Prerequisites
Before generating SSH keys, make sure you have:
- Access to your local computer terminal (Linux/Mac) or Git Bash/PuTTYgen (Windows)
- Your server IP address and username ready
💡 SSH keys are more secure than passwords and enable passwordless login. This is a one-time setup per computer.
What are SSH Keys?
SSH keys come in pairs:
- Private key - Stays on your local computer (NEVER share this)
- Public key - Goes on your server (safe to share)
Method 1: Generate SSH Key on Linux/Mac
Step 1: Open Terminal
On Linux: Press Ctrl+Alt+T
On Mac: Open Terminal from Applications/Utilities
Step 2: Generate Key Pair
ssh-keygen -t rsa -b 4096 -C "your_email@example.com"
For Ed25519 (newer, more secure):
ssh-keygen -t ed25519 -C "your_email@example.com"
Step 3: Choose Save Location
Press Enter to accept default: ~/.ssh/id_rsa
Step 4: Set Passphrase (Recommended)
Enter a passphrase to encrypt your private key:
Enter passphrase (empty for no passphrase): [type a secure passphrase]
Enter same passphrase again: [type again]
Output should show:
Your identification has been saved in /home/user/.ssh/id_rsa
Your public key has been saved in /home/user/.ssh/id_rsa.pub
The key fingerprint is:
SHA256:abc123... your_email@example.com
Method 2: Generate SSH Key on Windows
Option A: Using PowerShell (Windows 10/11)
ssh-keygen -t rsa -b 4096
Option B: Using PuTTYgen
- Download PuTTY from https://www.putty.org/
- Run PuTTYgen.exe
- Select RSA (or Ed25519)
- Set Number of bits to 4096
- Click Generate (move mouse randomly)
- Add a Key passphrase (optional but recommended)
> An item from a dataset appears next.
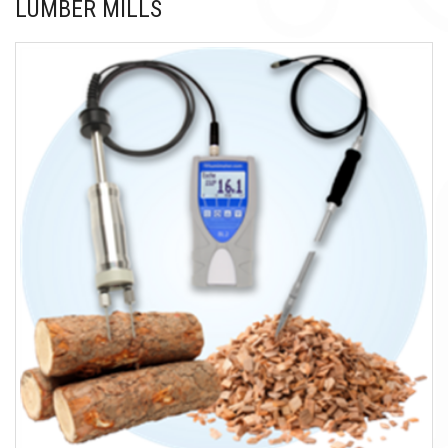
LUMBER MILLS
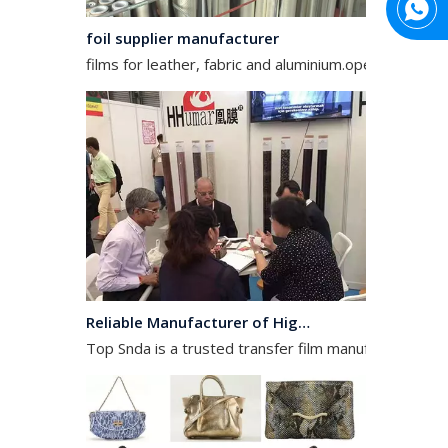
foil supplier manufacturer
films for leather, fabric and aluminium.operates in the
Reliable Manufacturer of High Gloss Transfer Film for Leather and Textile
Top Snda is a trusted transfer film manufacturer spec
- Click Save private key (save as .ppk file)
- Copy the public key from the text box
- Click Save public key (save as .pub file)
View Your Keys
List your keys:
ls -la ~/.ssh/
View public key:
cat ~/.ssh/id_rsa.pub
Example output:
ssh-rsa AAAAB3NzaC1yc2EAAAADAQABAAACAQ... your_email@example.com
Copy Public Key to Server
Method A: Using ssh-copy-id (Linux/Mac)
ssh-copy-id username@YOUR_SERVER_IP
Replace username with hxroot or your sudo user.
Method B: Manual Copy
First, connect to server:
ssh username@YOUR_SERVER_IP
Create .ssh directory if not exists:
mkdir -p ~/.ssh
chmod 700 ~/.ssh
Add your public key:
nano ~/.ssh/authorized_keys
Paste your public key (from ~/.ssh/id_rsa.pub on your local machine)
chmod 600 ~/.ssh/authorized_keys
Method C: One-liner (if you have password access)
cat ~/.ssh/id_rsa.pub | ssh username@YOUR_SERVER_IP "mkdir -p ~/.ssh && cat >> ~/.ssh/authorized_keys"
Test SSH Key Login
Exit your current session and try connecting:
ssh username@YOUR_SERVER_IP
If you set a passphrase, you'll be prompted for it. If not, you'll connect directly.
Optional: Disable Password Authentication
After confirming keys work:
sudo nano /etc/ssh/sshd_config
Find and change:
PasswordAuthentication no
Restart SSH:
sudo systemctl restart sshd
⚠️ Only disable passwords after confirming SSH key login works!
Multiple SSH Keys for Different Servers
Create a config file:
nano ~/.ssh/config
Add:
Host hostxpeed-prod
HostName 148.113.173.106
User hxroot
Port 22
IdentityFile ~/.ssh/id_rsa_hostxpeed
Host work-server
HostName 10.0.0.5
User admin
Port 2222
IdentityFile ~/.ssh/id_rsa_work
Now connect with:
ssh hostxpeed-prod
Add SSH Key to SSH Agent (Avoid Typing Passphrase Repeatedly)
eval "$(ssh-agent -s)"
ssh-add ~/.ssh/id_rsa
Make it permanent by adding to ~/.bashrc:
echo 'eval "$(ssh-agent -s)"' >> ~/.bashrc
echo 'ssh-add ~/.ssh/id_rsa' >> ~/.bashrc
Troubleshooting
Permission denied (publickey):
- Check ~/.ssh/authorized_keys on server has your public key
- Verify permissions: ~/.ssh (700), authorized_keys (600)
- Check SSH config allows PubkeyAuthentication yes
Bad permissions on ~/.ssh/config:
chmod 600 ~/.ssh/config
✅ You have generated an SSH key pair and set up passwordless authentication to your Hostxpeed VPS.